Ha-ha-ha… Penggambaran
yang Anda sampaikan cukup baik. Memang tidak dapat dipungkiri bahwa
sejumlah elite politik terlibat dalam korupsi, manipulasi, ada yang
mengklaim bahwa Indonesia adalah negara oligarki yang tidak bisa
melakukan reformasi, negara yang hanya menghasilkan pemimpin-pemimpin
yang korup, dan jika kemudian kita melihat beberapa elite politik
tertentu yang keluar masuk dalam kabinet pemerintahan selama ini, memang
benar yang Anda katakan.
Namun, Anda juga harus mengetahui
bahwa Jokowi berasal dari latar belakang yang sama sekali berbeda. Dia
adalah satu-satunya presiden di Indonesia yang latar belakangnya berasal
dari dunia bisnis. Ia memang pernah menjadi Wali Kota Solo dan kemudian
Gubernur Jakarta, tetapi pada dasarnya dia adalah pebisnis. Dia seorang
eksportir mebel dari Solo. Dia berasal dari luar lingkaran elite yang
korup. Rakyat Indonesia tampaknya tahu betul bahwa jika mereka memang
ingin melakukan reformasi secara serius, terutama reformasi ekonomi yang
memang luar biasa penting, maka sangat rasional untuk tidak memilih
seseorang yang pernah duduk di lingkaran kekuasaan, tetapi memilih
seseorang yang benar-benar berasal dari luar sistem.
Apa
masalah yang menjadi target pekerjaan utama Jokowi setelah dilantik?

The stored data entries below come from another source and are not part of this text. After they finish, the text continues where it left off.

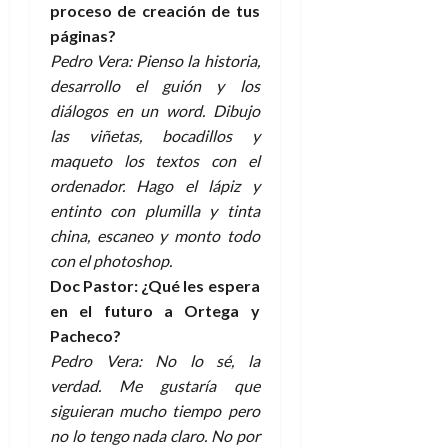
proceso de creación de tus
páginas?
Pedro Vera: Pienso la historia,
desarrollo el guión y los
diálogos en un word. Dibujo
las viñetas, bocadillos y
maqueto los textos con el
ordenador. Hago el lápiz y
entinto con plumilla y tinta
china, escaneo y monto todo
con el photoshop.
Doc Pastor: ¿Qué les espera
en el futuro a Ortega y
Pacheco?
Pedro Vera: No lo sé, la
verdad. Me gustaría que
siguieran mucho tiempo pero
no lo tengo nada claro. No por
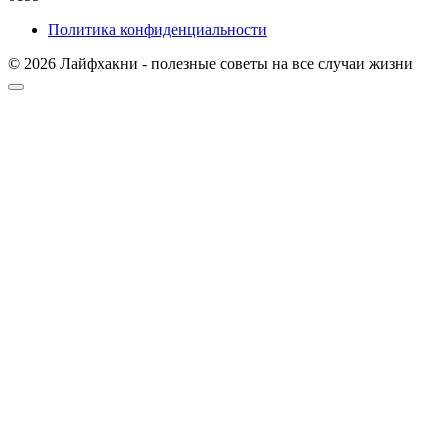
Политика конфиденциальности
© 2026 Лайфхакни - полезные советы на все случаи жизни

Reformasi ekonomi atau justru mengatasi intoleransi beragama dan
minimnya perlindungan terhadap kaum minoritas?
Saya kira
kita harus bedakan antara prioritas dan masalah. Dalam hal prioritas,
saya kira prioritas utama Jokowi adalah reformasi ekonomi. Harus diakui
bahwa makro-ekonomi Indonesia tidak terlalu baik, angka pertumbuhan
masih di bawah 6 persen. Angka ini sebenarnya, jika ingin jujur,
merupakan hal yang tidak seharusnya. Artinya, angka pertumbuhan ini
masih bisa didorong lebih tinggi lagi jika Indonesia berniat tidak
sekedar jadi negara berkembang.
Infrastruktur merupakan
prioritas penting lain terkait reformasi ekonomi. Indonesia dikenal
sebagai negara yang punya sumber daya beragam, minyak, emas, mineral,
dll, sehingga infrastruktur merupakan hal vital. Jalan, jembatan,
pelabuhan, bandara, dll. Infrastruktur merupakan hal yang sangat vital.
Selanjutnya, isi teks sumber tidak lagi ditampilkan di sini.